Ils sonnaient sans mot dire le glas du clivage droite-gauche qui annonçait les reniements de chacun des deux camps, la droite abandonnant la Nation et l’État, la gauche rejetant le Peuple et la Révolution. À gauche, certains osèrent reprocher au maître sa trahison ; Bernard Kouchner, qui était sur la même ligne humanitariste, fut éjecté de Médecins sans frontières, qu’il avait pourtant fondé en 1971. Une partie de la gauche ne voulait pas – pas encore – renoncer à la révolution pour les droits de l’homme. Elle avait reçu sèchement le grand Soljenitsyne qui osait lui mettre sous le nez la cruauté effroyable de l’espérance communiste. Elle avait brocardé les « nouveaux philosophes » qui avaient scandé le même message sur les plateaux télévisés. Elle ne voulait pas encore abdiquer ; mais son temps était compté. L’apostasie de Sartre consacrait sa défaite et sa mort imminente. La droite, elle, amorçait son virage libéral, européen et atlantiste, et découvrirait bientôt, de manière pragmatique, que cette idéologie droit-de-l’hommiste servirait de ferment au retour de la « Grande Nation » dans la famille occidentale et otanienne, comme le catholicisme avait conduit la France de Louis XV au « grand renversement d’alliance » avec l’Autriche. Mais c’est la gauche qui, comme d’habitude, lui ouvrirait le chemin de la transgression. Il reviendrait en effet à Laurent Fabius, Premier ministre, d’amorcer ce changement radical de paradigme, d’instiller le poison droit-de-l’hommiste dans la Realpolitik française qui, de Richelieu à de Gaulle, ne connaissait que les États, et ignorait la nature des régimes, jusqu’à s’aboucher avec Staline ou Ceaucescu, ou aux dictateurs arabes. En 1985, c’est Fabius, qui mettrait en place le boycott de l’Afrique du Sud en raison du régime de l’apartheid ; et oserait même s’offusquer de la visite du général polonais Jaruzelski, pourtant reçu par le président Mitterrand.

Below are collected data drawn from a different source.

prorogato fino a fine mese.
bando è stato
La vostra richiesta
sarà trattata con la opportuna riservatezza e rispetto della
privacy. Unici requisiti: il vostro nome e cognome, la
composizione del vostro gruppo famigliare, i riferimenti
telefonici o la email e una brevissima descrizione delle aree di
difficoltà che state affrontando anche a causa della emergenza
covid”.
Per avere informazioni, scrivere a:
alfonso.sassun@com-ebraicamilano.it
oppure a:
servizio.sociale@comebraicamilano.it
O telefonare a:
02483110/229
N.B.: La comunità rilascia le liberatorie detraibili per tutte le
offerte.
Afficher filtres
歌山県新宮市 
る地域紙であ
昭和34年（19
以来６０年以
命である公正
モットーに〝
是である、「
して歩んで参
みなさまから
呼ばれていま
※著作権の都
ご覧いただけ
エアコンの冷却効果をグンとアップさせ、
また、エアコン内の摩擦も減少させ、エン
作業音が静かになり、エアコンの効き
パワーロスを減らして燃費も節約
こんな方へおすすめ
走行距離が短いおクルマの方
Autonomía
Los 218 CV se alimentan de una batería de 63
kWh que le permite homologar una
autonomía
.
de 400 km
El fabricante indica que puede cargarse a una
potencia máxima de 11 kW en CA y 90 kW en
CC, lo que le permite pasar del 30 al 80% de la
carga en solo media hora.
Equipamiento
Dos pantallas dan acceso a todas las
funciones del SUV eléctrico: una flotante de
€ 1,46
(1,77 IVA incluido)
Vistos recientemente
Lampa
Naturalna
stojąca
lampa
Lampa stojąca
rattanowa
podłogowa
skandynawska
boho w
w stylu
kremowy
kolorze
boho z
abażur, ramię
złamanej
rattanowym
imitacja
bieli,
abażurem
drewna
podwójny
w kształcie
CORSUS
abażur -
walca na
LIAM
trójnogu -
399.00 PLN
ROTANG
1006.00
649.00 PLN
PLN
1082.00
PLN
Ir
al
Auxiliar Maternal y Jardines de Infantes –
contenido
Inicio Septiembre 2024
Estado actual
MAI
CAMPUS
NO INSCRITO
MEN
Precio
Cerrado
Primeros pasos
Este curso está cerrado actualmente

Sartre et Aron avaient noyé dans les bons sentiments la « moraline » chère à Nietzsche et le droit-de-l’hommisme émotionnel et médiatique, une vie intellectuelle consacrée à l’Histoire et à la Realpolitik. Ces clercs incontestés trahissaient sans vergogne leurs exigences, leurs idéaux ; ils trompaient Gutenberg avec Mac Luhan.
Quelques mois encore, et une foule innombrable et majestueuse enterrerait son grand homme, sans comprendre que Sartre était déjà mort sous ses yeux, ce 26 juin 1979, et qu’avec lui, disparaissait la grande figure de l’intellectuel français, née deux siècles plus tôt avec Voltaire et Rousseau.